Search the entries for the word "women" and copy each line that has it.

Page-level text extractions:

════════════════

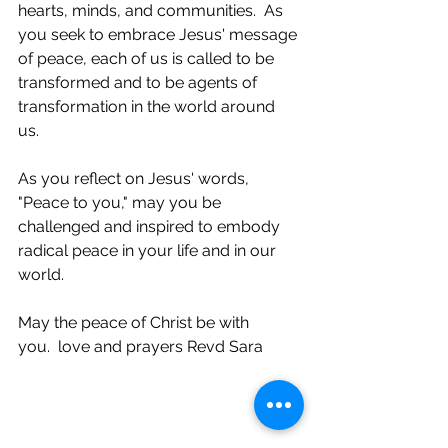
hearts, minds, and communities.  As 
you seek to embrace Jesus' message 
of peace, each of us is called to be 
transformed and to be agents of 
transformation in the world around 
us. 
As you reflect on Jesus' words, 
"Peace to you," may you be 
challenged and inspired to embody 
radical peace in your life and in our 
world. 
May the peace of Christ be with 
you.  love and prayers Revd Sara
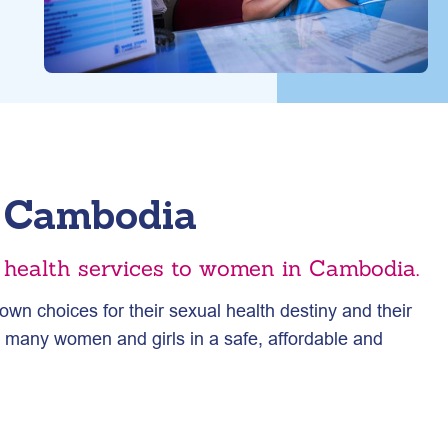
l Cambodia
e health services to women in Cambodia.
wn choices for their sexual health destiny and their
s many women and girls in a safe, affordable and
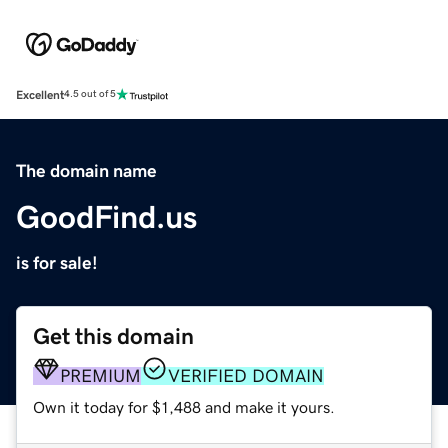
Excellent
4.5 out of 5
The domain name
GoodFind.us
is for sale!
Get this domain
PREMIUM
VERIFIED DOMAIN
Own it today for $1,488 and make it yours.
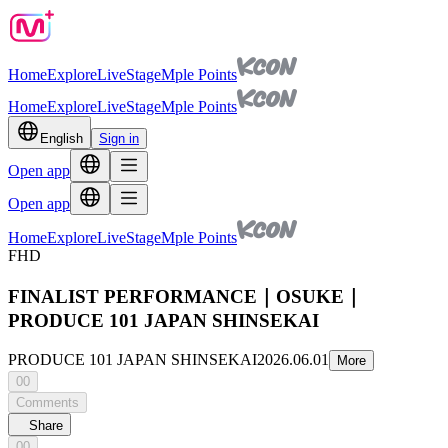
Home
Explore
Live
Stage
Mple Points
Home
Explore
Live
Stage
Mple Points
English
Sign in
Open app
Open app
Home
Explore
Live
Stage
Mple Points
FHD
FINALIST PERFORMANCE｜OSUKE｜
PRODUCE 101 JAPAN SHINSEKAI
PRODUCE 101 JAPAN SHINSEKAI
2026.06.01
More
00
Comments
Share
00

════════════════

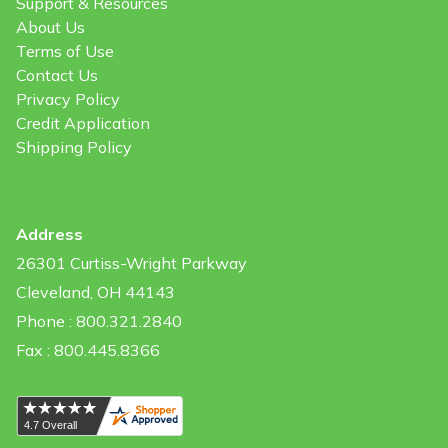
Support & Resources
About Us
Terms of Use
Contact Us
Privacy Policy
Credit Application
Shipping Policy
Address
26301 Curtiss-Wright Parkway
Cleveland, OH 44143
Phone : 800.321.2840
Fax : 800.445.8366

════════════════

- **PROBLEM SOLUTION**:
e health services to women in Cambodia.
s many women and girls in a safe, affordable and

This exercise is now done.